Sequence Limits

**schnek** · November 23rd 2009, 05:45 PM

This is the same as finding regular limits, but only using integers, right?

The problem is: a_n=[ln(2+e^n)]/3n

How do I solve it?

**apcalculus** · November 23rd 2009, 05:51 PM

Originally Posted by schnek

This is the same as finding regular limits, but only using integers, right?

The problem is: a_n=[ln(2+e^n)]/3n

How do I solve it?

You could use L'Hopital's Rule here.

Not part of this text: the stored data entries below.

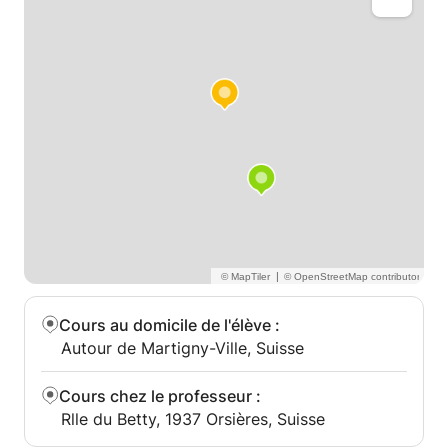
|
Cours au domicile de l'élève
:
Autour de Martigny-Ville, Suisse
Cours chez le professeur
:
Rlle du Betty, 1937 Orsières, Suisse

Observe that both numerator and denominator go to infinity as n goes to infinity.

Then the ratio will approach the ratio of the derivatives:

$\frac{e^n}{(2+e^n)3} \rightarrow \frac{1}{3}$

**Drexel28** · November 23rd 2009, 06:32 PM

Originally Posted by schnek

This is the same as finding regular limits, but only using integers, right?

The problem is: a_n=[ln(2+e^n)]/3n

How do I solve it?

Or merely note that $\frac{\ln\left(2+e^n\right)}{3n}=\frac{\ln\left(e^ n\left(\frac{2}{e^n}+1\right)\right)}{3n}=\frac{\l n\left(e^n\right)}{3n}+\frac{\ln\left(\frac{2}{e^n }+1\right)}{n}=\frac{1}{3}+\frac{\ln\left(\frac{2} {e^n}+1\right)}{n}$ . The second term in a senes "doubly" tends to zero. The numerator tends towards $\ln\left(1\right)=0$ and the denominator is getting unboundedly large.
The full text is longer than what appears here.